== WORK TO BE COMPLETED ==
Every line in the entries where "contrato" is found should be copied.

== SUPPLIED DATA ==

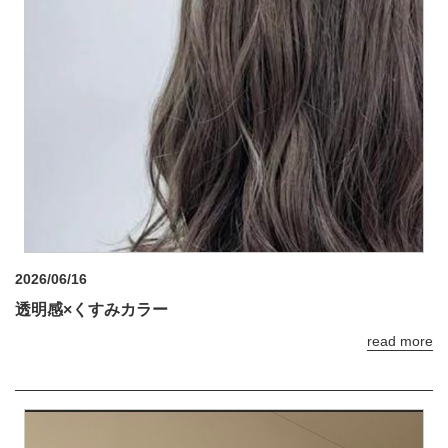
2026/06/16
透明感×くすみカラー
read more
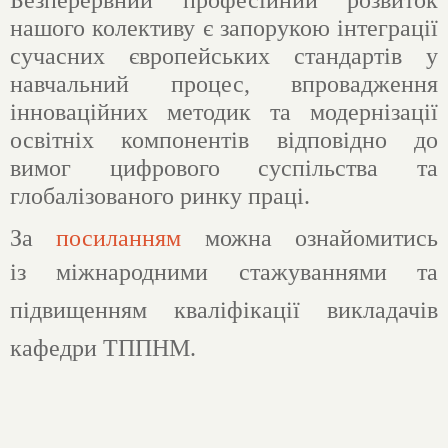
нашого колективу є запорукою інтеграції
сучасних європейських стандартів у
навчальний процес, впровадження
інноваційних методик та модернізації
освітніх компонентів відповідно до
вимог цифрового суспільства та
глобалізованого ринку праці.
За
посиланням
можна ознайомитись
із
міжнародними стажуваннями та
підвищенням кваліфікації викладачів
кафедри ТППНМ.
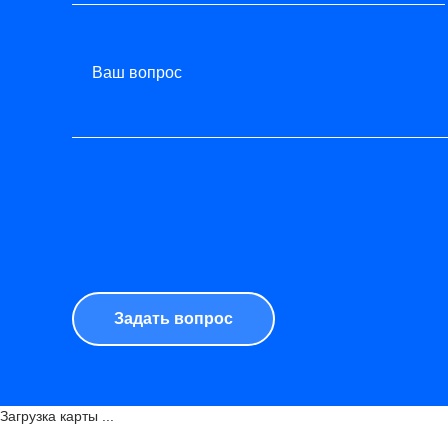
Ваш вопрос
Загрузка карты ...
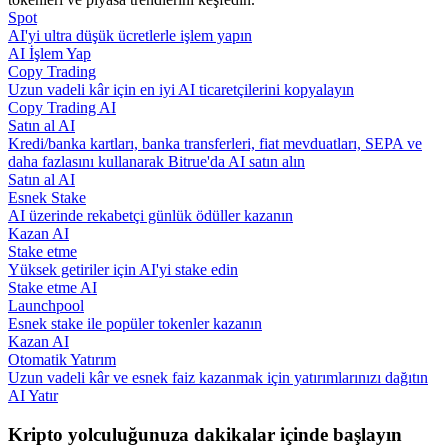
Spot
AI'yi ultra düşük ücretlerle işlem yapın
Rehber
AI İşlem Yap
Copy Trading
Vadeli İşlemler Başlangıç Kılavuzu
Uzun vadeli kâr için en iyi AI ticaretçilerini kopyalayın
Copy Trading AI
Satın al AI
Kredi/banka kartları, banka transferleri, fiat mevduatları, SEPA ve
daha fazlasını kullanarak Bitrue'da AI satın alın
Satın al AI
Esnek Stake
AI üzerinde rekabetçi günlük ödüller kazanın
Kazan AI
Stake etme
Yüksek getiriler için AI'yi stake edin
Ticaret stratejileri
Stake etme AI
Launchpool
Nasıl kârlı kalabileceğinizi öğrenin
Esnek stake ile popüler tokenler kazanın
Kazan AI
Otomatik Yatırım
Uzun vadeli kâr ve esnek faiz kazanmak için yatırımlarınızı dağıtın
AI Yatır
Kripto yolculuğunuza dakikalar içinde başlayın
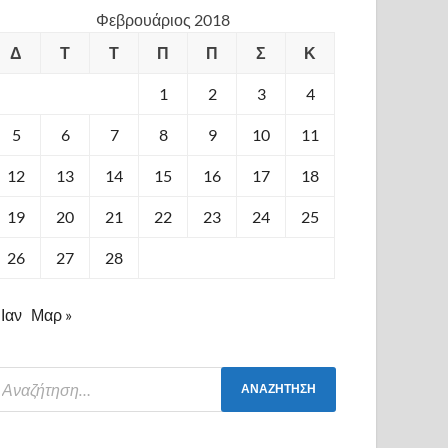
Φεβρουάριος 2018
Δ
Τ
Τ
Π
Π
Σ
Κ
1
2
3
4
5
6
7
8
9
10
11
12
13
14
15
16
17
18
19
20
21
22
23
24
25
26
27
28
 Ιαν
Μαρ »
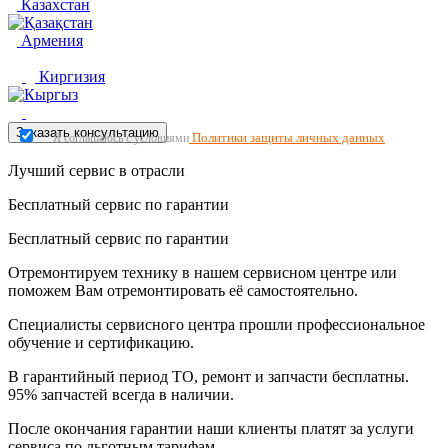
Казахстан
Армения
Киргизия
Заказать консультацию
Политики защиты личных данных
Я соглашаюсь с условиями
Лучший сервис в отрасли
Бесплатный сервис по гарантии
Бесплатный сервис по гарантии
Отремонтируем технику в нашем сервисном центре или
поможем Вам отремонтировать её самостоятельно.
Специалисты сервисного центра прошли профессиональное
обучение и сертификацию.
В гарантийный период ТО, ремонт и запчасти бесплатны.
95% запчастей всегда в наличии.
После окончания гарантии наши клиенты платят за услуги
сервиса по льготным тарифам.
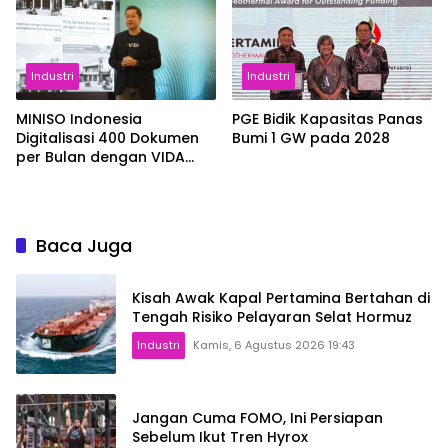
Industri
Industri
MINISO Indonesia
PGE Bidik Kapasitas Panas
Digitalisasi 400 Dokumen
Bumi 1 GW pada 2028
per Bulan dengan VIDA
Sign
Baca Juga
Kisah Awak Kapal Pertamina Bertahan di
Tengah Risiko Pelayaran Selat Hormuz
Industri
Kamis, 6 Agustus 2026 19:43
Jangan Cuma FOMO, Ini Persiapan
Sebelum Ikut Tren Hyrox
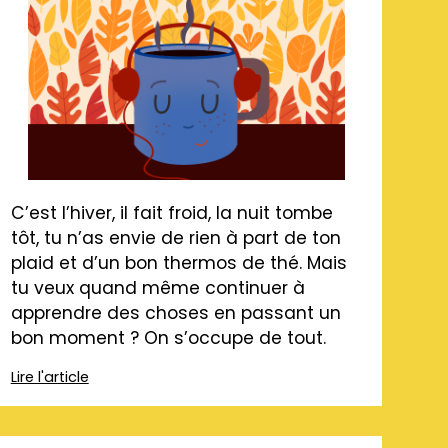
C’est l’hiver, il fait froid, la nuit tombe
tôt, tu n’as envie de rien à part de ton
plaid et d’un bon thermos de thé. Mais
tu veux quand même continuer à
apprendre des choses en passant un
bon moment ? On s’occupe de tout.
Lire l'article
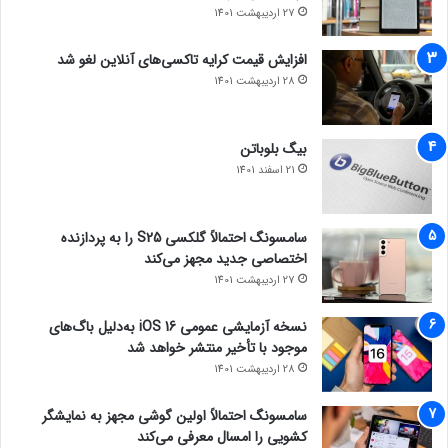
27 اردیبهشت 1401
افزایش قیمت کرایه تاکسی‌های آنلاین لغو شد
28 اردیبهشت 1401
بیگ بلوباتن
21 اسفند 1401
سامسونگ احتمالاً گلکسی S25 را به پردازنده
اختصاصی جدید مجهز می‌کند
27 اردیبهشت 1401
نسخه آزمایشی عمومی iOS 16 به‌دلیل باگ‌های
موجود با تأخیر منتشر خواهد شد
28 اردیبهشت 1401
سامسونگ احتمالاً اولین گوشی مجهز به نمایشگر
کشویی را امسال معرفی می‌کند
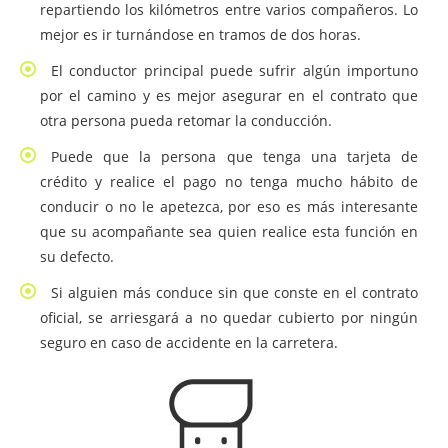
repartiendo los kilómetros entre varios compañeros. Lo
mejor es ir turnándose en tramos de dos horas.
El conductor principal puede sufrir algún importuno
por el camino y es mejor asegurar en el contrato que
otra persona pueda retomar la conducción.
Puede que la persona que tenga una tarjeta de
crédito y realice el pago no tenga mucho hábito de
conducir o no le apetezca, por eso es más interesante
que su acompañante sea quien realice esta función en
su defecto.
Si alguien más conduce sin que conste en el contrato
oficial, se arriesgará a no quedar cubierto por ningún
seguro en caso de accidente en la carretera.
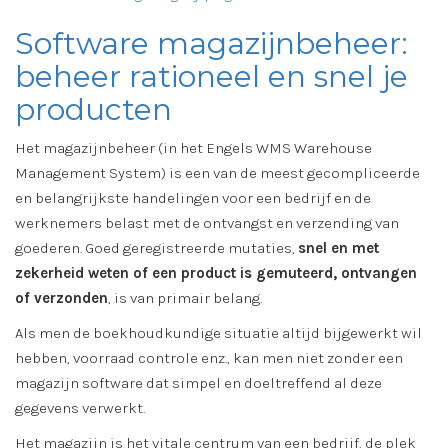
Software magazijnbeheer:
beheer rationeel en snel je
producten
Het magazijnbeheer (in het Engels WMS Warehouse
Management System) is een van de meest gecompliceerde
en belangrijkste handelingen voor een bedrijf en de
werknemers belast met de ontvangst en verzending van
goederen. Goed geregistreerde mutaties,
snel en met
zekerheid weten of een product is gemuteerd, ontvangen
of verzonden
, is van primair belang.
Als men de boekhoudkundige situatie altijd bijgewerkt wil
hebben, voorraad controle enz., kan men niet zonder een
magazijn software dat simpel en doeltreffend al deze
gegevens verwerkt.
Het magazijn is het vitale centrum van een bedrijf, de plek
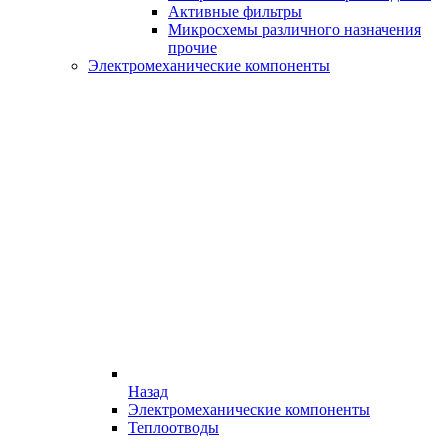
Активные фильтры
Микросхемы различного назначения
прочие
Электромеханические компоненты
Назад
Электромеханические компоненты
Теплоотводы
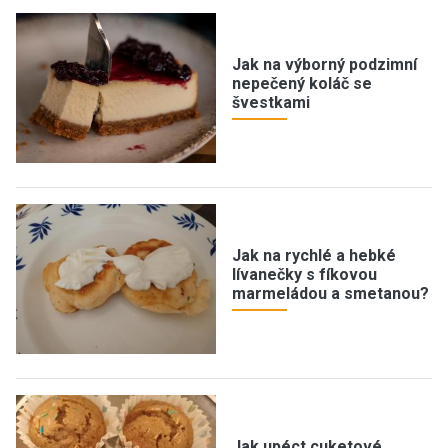
Jak na výborný podzimní
nepečený koláč se
švestkami
Jak na rychlé a hebké
lívanečky s fíkovou
marmeládou a smetanou?
Jak upéct cuketové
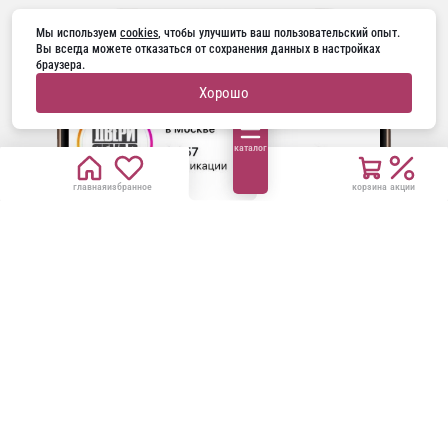
Мы используем 
cookies
, чтобы улучшить ваш пользовательский опыт. 
Вы всегда можете отказаться от сохранения данных в настройках 
браузера.
Хорошо
каталог
главная
избранное
корзина
акции
ГОРЯЧАЯ ЛИНИЯ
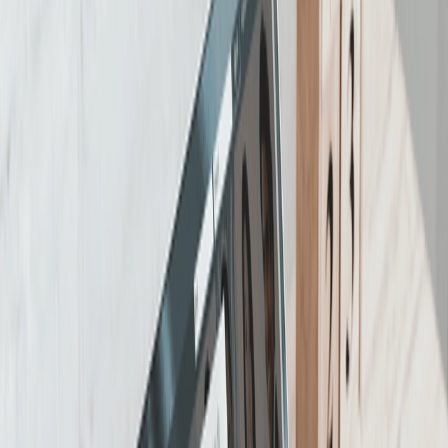
prospects in alle stadia van de trechter te bereiken.
Je kunt formulieren voor het generen van leads
rechstreeks aan uw video advertentie toevoegen
om leads te verwerven, of ervoor kiezen om op je
website te converteren.
LinkedIn gesponsorde content.
De enige betaalde videoplaatsing is die beschikbaar
is op LinkedIn is via het aanbod van gesponsorde
content, waar je ads kunt leveren aan gerichte
LinkedIn gebruikers op alle apparaten.
Specificaties voor video advertenties:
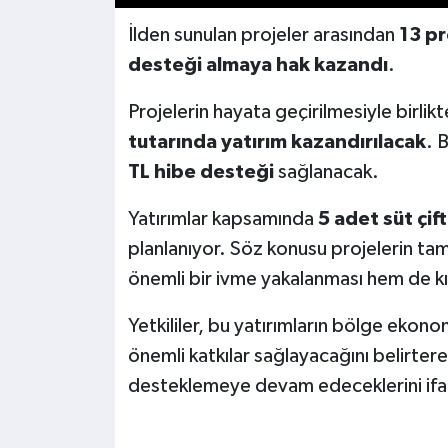
İlden sunulan projeler arasından
13 pr
desteği almaya hak kazandı
.
Projelerin hayata geçirilmesiyle birl
tutarında yatırım kazandırılacak
. 
TL hibe desteği
sağlanacak.
Yatırımlar kapsamında
5 adet süt çift
planlanıyor. Söz konusu projelerin t
önemli bir ivme yakalanması hem de kı
Yetkililer, bu yatırımların bölge ekon
önemli katkılar sağlayacağını belirtere
desteklemeye devam edeceklerini ifa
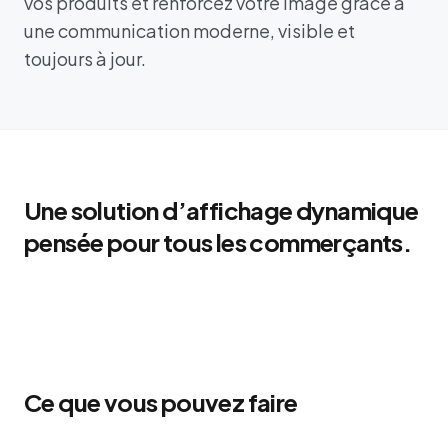
vos produits et renforcez votre image grâce à
une communication moderne, visible et
toujours à jour.
Une solution d’affichage dynamique
pensée pour tous les commerçants.
Ce que vous pouvez faire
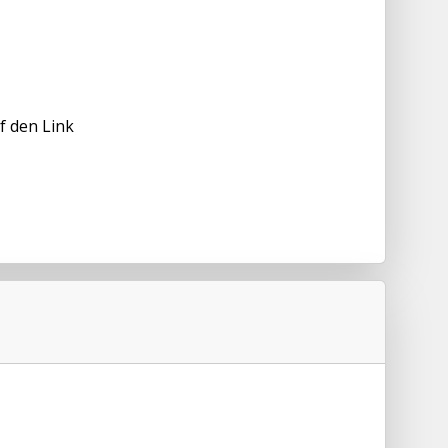
f den Link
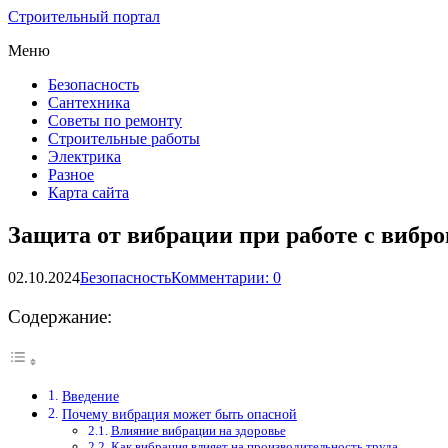
Строительный портал
Меню
Безопасность
Сантехника
Советы по ремонту
Строительные работы
Электрика
Разное
Карта сайта
Защита от вибрации при работе с виб
02.10.2024
Безопасность
Комментарии: 0
Содержание:
Введение
Почему вибрация может быть опасной
Влияние вибрации на здоровье
Как вибрация влияет на производительность труда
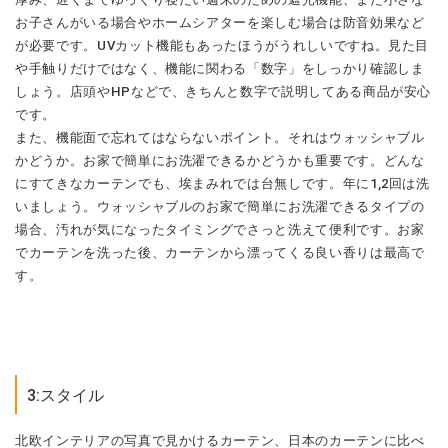
お子さんがいる場合やホームシアターを楽しむ場合は防音効果など
が必要です。UVカット機能もあったほうがうれしいですね。見た目
や手触りだけではなく、機能に関わる「数字」をしっかり確認しま
しょう。店頭やHPなどで、きちんと数字で説明してある商品が安心
です。
また、機能面で忘れてはならないポイント。それはウォッシャブル
かどうか。お家で簡単にお洗濯できるかどうかも重要です。どんな
にすてきなカーテンでも、埃まみれでは台無しです。年に1,2回は洗
いましょう。ウォッシャブルのお家で簡単にお洗濯できるタイプの
場合、汚れが気になったタイミングでさっと洗えて便利です。お家
でカーテンを洗った後、カーテンから漂ってくる良い香りは最高で
す。
3:スタイル
北欧インテリアの写真で見かけるカーテン、日本のカーテンに比べ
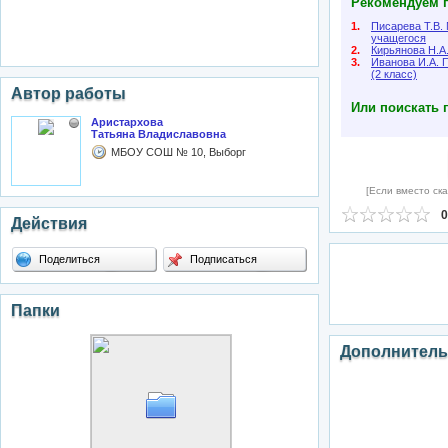
Рекомендуем п
1.
Писарева Т.В.
учащегося
2.
Кирьянова Н.А
3.
Иванова И.А. 
(2 класс)
Автор работы
Или поискать 
Аристархова
Татьяна Владиславовна
МБОУ СОШ № 10, Выборг
[Если вместо ска
0
Действия
Поделиться
Подписаться
Папки
Дополнитель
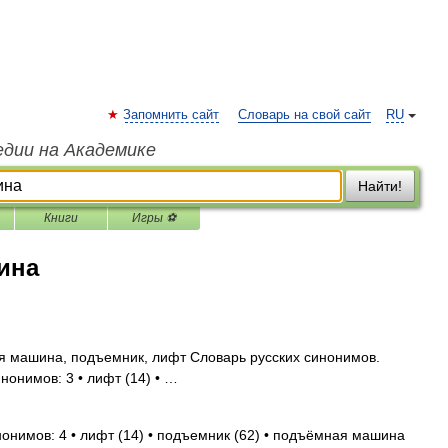
Запомнить сайт
Словарь на свой сайт
RU
едии на Академике
Найти!
Книги
Игры ⚽
ина
 машина, подъемник, лифт Словарь русских синонимов.
нонимов: 3 • лифт (14) • …
нонимов: 4 • лифт (14) • подъемник (62) • подъёмная машина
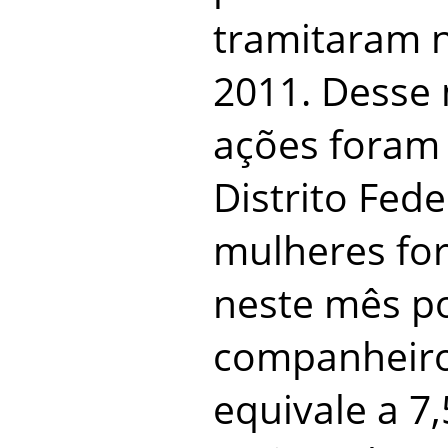
tramitaram n
2011. Desse 
ações foram 
Distrito Fede
mulheres fo
neste mês po
companheiro
equivale a 7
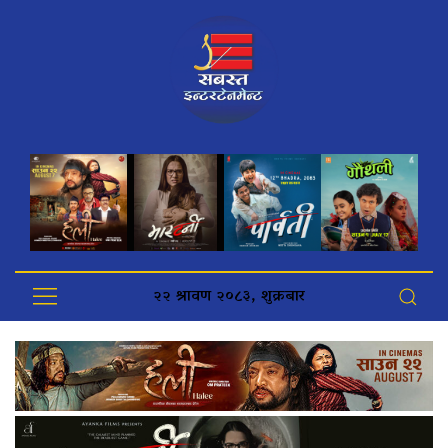
२२ श्रावण २०८३, शुक्रबार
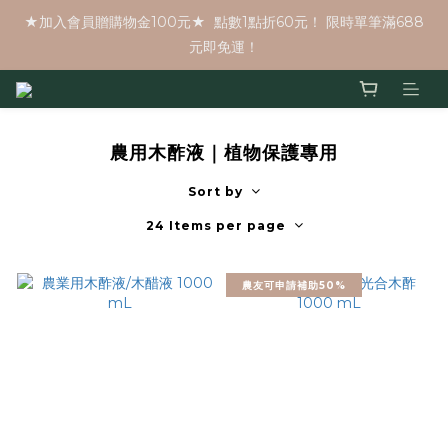
★加入會員贈購物金100元★  點數1點折60元！ 限時單筆滿688
元即免運！
農用木酢液｜植物保護專用
Sort by
24 Items per page
農友可申請補助50%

== SOLUTION TO THE PROBLEM ==
por el camino y es mejor asegurar en el contrato que
Si alguien más conduce sin que conste en el contrato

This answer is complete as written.